Dalam tausiyahnya di hadapan pemirsa Nahnu TV, ia mengutip firman Allah dalam Al-Qur’an Surah Ar-Ra’d ayat 17: “Fa ammaz-zabadu fayadz-habu jufaa, wa amma ma yanfa‘un-naasa fayamkutsu fil ardh…” yang berarti bahwa buih akan hilang tak berarti, sementara yang memberi manfaat kepada manusia akan tetap tinggal di bumi.
Menurutnya, ayat tersebut mengandung pelajaran mendalam tentang hukum alam (sunatullah). Buih diibaratkan sebagai kebatilan atau sesuatu yang tidak berguna. Ia mungkin tampak besar di permukaan, namun pada akhirnya akan lenyap tanpa bekas. Sebaliknya, sesuatu yang membawa manfaat bagi manusia akan bertahan dan terus memberi dampak.
“Ini adalah sunatullah yang objektif. Apa pun yang tidak bermanfaat akan hilang ditelan zaman. Sedangkan yang bermanfaat akan tetap eksis,” ujar Dr. Ahmad Zuhdi.

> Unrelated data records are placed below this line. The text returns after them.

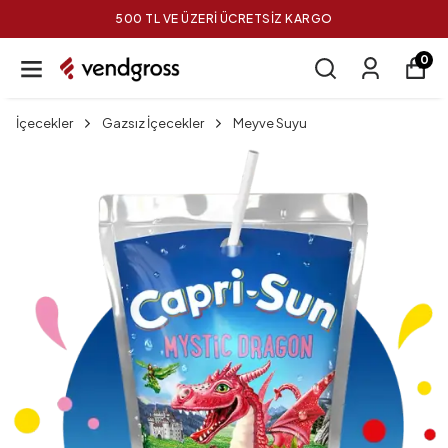
500 TL VE ÜZERİ ÜCRETSİZ KARGO
0
İçecekler
Gazsız İçecekler
Meyve Suyu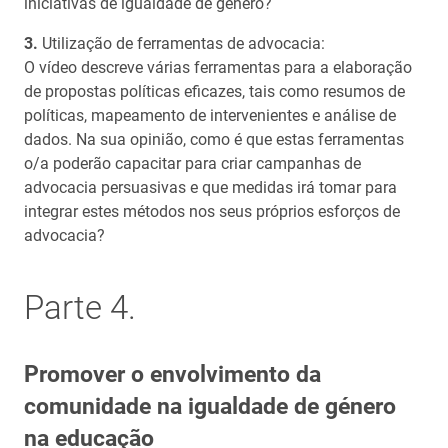
iniciativas de igualdade de género?
Utilização de ferramentas de advocacia:
O vídeo descreve várias ferramentas para a elaboração
de propostas políticas eficazes, tais como resumos de
políticas, mapeamento de intervenientes e análise de
dados. Na sua opinião, como é que estas ferramentas
o/a poderão capacitar para criar campanhas de
advocacia persuasivas e que medidas irá tomar para
integrar estes métodos nos seus próprios esforços de
advocacia?
Parte 4.
Promover o envolvimento da
comunidade na igualdade de género
na educação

Ia juga mengingatkan sabda Nabi Muhammad SAW bahwa sebaik-baik manusia adalah yang paling bermanfaat bagi manusia lainnya. Prinsip ini, lanjutnya, harus menjadi orientasi dalam kehidupan pribadi, sosial, maupun dalam berorganisasi.
Lebih jauh, ia menekankan bahwa manfaat tidak hanya terbatas pada sesama manusia, tetapi juga mencakup lingkungan dan seluruh makhluk ciptaan Allah. Upaya memberi manfaat tersebut bahkan dapat bernilai amal jariah yang pahalanya terus mengalir meskipun seseorang telah wafat.
Melalui refleksi ayat ini, Ketua PWNU DIY mengajak umat Islam untuk terus berikhtiar menghadirkan kebaikan yang nyata di tengah masyarakat, sehingga keberadaannya tidak sekadar seperti buih, tetapi menjadi sesuatu yang menetap, bermakna, dan diridhai Allah SWT.